The global medical coding market size is expected to reach $25.4 billion by 2025, according to a new report by Grand View Research, Inc., registering a 10.0% CAGR during the forecast period. Rising need for a universal language to reduce fraud and misinterpretations associated with insurance claims is driving the market growth

Medical coding is the transformation of healthcare diagnosis, procedures, medical services and equipment into universal medical alphanumeric codes. The diagnoses and procedure codes are taken from medical record documentation, such as transcription of physician’s notes, laboratory and radiologic results, etc.
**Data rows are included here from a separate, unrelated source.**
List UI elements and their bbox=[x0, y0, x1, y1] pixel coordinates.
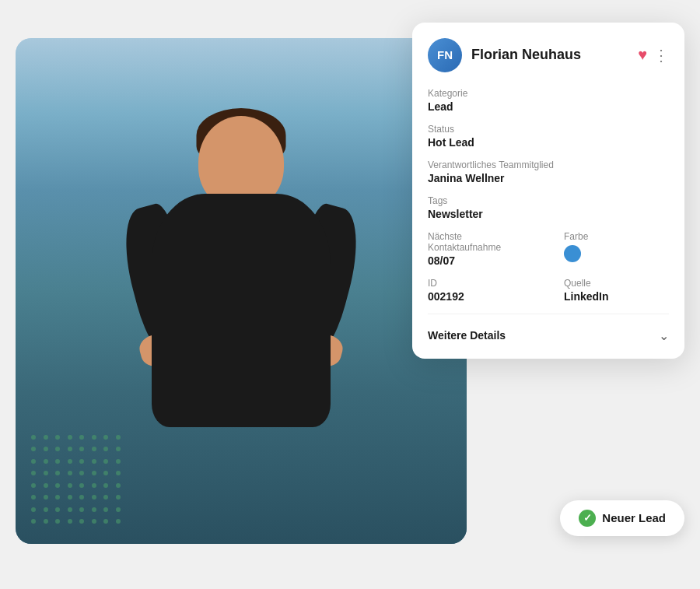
kategorie-value: Lead bbox=[428, 100, 669, 113]
neuer-lead-label: Neuer Lead bbox=[602, 511, 666, 524]
person-silhouette bbox=[109, 93, 373, 544]
tags-value: Newsletter bbox=[428, 208, 669, 220]
id-quelle-row: ID 002192 Quelle LinkedIn bbox=[428, 278, 669, 303]
check-icon: ✓ bbox=[579, 510, 596, 527]
kontakt-farbe-row: Nächste Kontaktaufnahme 08/07 Farbe bbox=[428, 231, 669, 267]
body bbox=[152, 194, 331, 427]
id-label: ID bbox=[428, 278, 533, 289]
weitere-details-toggle[interactable]: Weitere Details ⌄ bbox=[428, 325, 669, 343]
tags-field: Tags Newsletter bbox=[428, 195, 669, 220]
main-container: // Will be rendered after body load FN F… bbox=[16, 23, 684, 567]
team-value: Janina Wellner bbox=[428, 172, 669, 184]
team-label: Verantwortliches Teammitglied bbox=[428, 160, 669, 170]
kontakt-field: Nächste Kontaktaufnahme 08/07 bbox=[428, 231, 533, 267]
divider bbox=[428, 314, 669, 314]
kontakt-label: Nächste Kontaktaufnahme bbox=[428, 231, 533, 253]
quelle-label: Quelle bbox=[564, 278, 669, 289]
tags-label: Tags bbox=[428, 195, 669, 206]
profile-card: FN Florian Neuhaus ♥ ⋮ Kategorie Lead St… bbox=[412, 23, 684, 359]
kontakt-value: 08/07 bbox=[428, 254, 533, 267]
id-field: ID 002192 bbox=[428, 278, 533, 303]
card-header: FN Florian Neuhaus ♥ ⋮ bbox=[428, 38, 669, 72]
quelle-value: LinkedIn bbox=[564, 290, 669, 303]
avatar: FN bbox=[428, 38, 462, 72]
kategorie-field: Kategorie Lead bbox=[428, 88, 669, 113]
weitere-details-label: Weitere Details bbox=[428, 329, 506, 342]
color-indicator[interactable] bbox=[564, 245, 581, 262]
photo-card: // Will be rendered after body load bbox=[16, 38, 467, 544]
team-field: Verantwortliches Teammitglied Janina Wel… bbox=[428, 160, 669, 184]
farbe-field: Farbe bbox=[564, 231, 669, 267]
status-label: Status bbox=[428, 124, 669, 135]
person-name: Florian Neuhaus bbox=[471, 47, 638, 63]
kategorie-label: Kategorie bbox=[428, 88, 669, 99]
status-value: Hot Lead bbox=[428, 136, 669, 149]
more-options-icon[interactable]: ⋮ bbox=[653, 46, 669, 65]
heart-icon[interactable]: ♥ bbox=[638, 46, 647, 64]
id-value: 002192 bbox=[428, 290, 533, 303]
chevron-down-icon: ⌄ bbox=[659, 328, 669, 343]
neuer-lead-button[interactable]: ✓ Neuer Lead bbox=[560, 500, 684, 536]
avatar-initials: FN bbox=[437, 48, 453, 61]
farbe-label: Farbe bbox=[564, 231, 669, 242]
quelle-field: Quelle LinkedIn bbox=[564, 278, 669, 303]
status-field: Status Hot Lead bbox=[428, 124, 669, 149]
dot-pattern: // Will be rendered after body load bbox=[31, 435, 124, 528]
Medical coding professionals help ensure the codes are applied correctly during the medical billing process, which includes abstracting the information from documentation, assigning the appropriate codes, and creating a claim to be paid by insurance carriers.

Medical coding happens every time you see a healthcare provider. The healthcare provider reviews your complaint and medical history, makes an expert assessment of what’s wrong and how to treat you, and documents your visit. That documentation is not only the patient’s ongoing record, it’s how the healthcare provider gets paid.
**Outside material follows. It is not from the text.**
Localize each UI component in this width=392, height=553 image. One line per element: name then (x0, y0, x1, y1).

The healthcare revenue stream is based on the documentation of what was learned, decided, and performed.

A patient’s diagnosis, test results, and treatment must be documented, not only for reimbursement but to guarantee high quality care in future visits. A patient’s personal health information follows them through subsequent complaints and treatments, and they must be easily understood. This is especially important considering the hundreds of millions of visits, procedures, and hospitalizations annually in the United States.

The global medical coding market size is expected to reach $25.4 billion by 2025, according to a new report by Grand View Research, Inc., registering a 10.0% CAGR during the forecast period. Rising need for a universal language to reduce fraud and misinterpretations associated with insurance claims is driving the market growth.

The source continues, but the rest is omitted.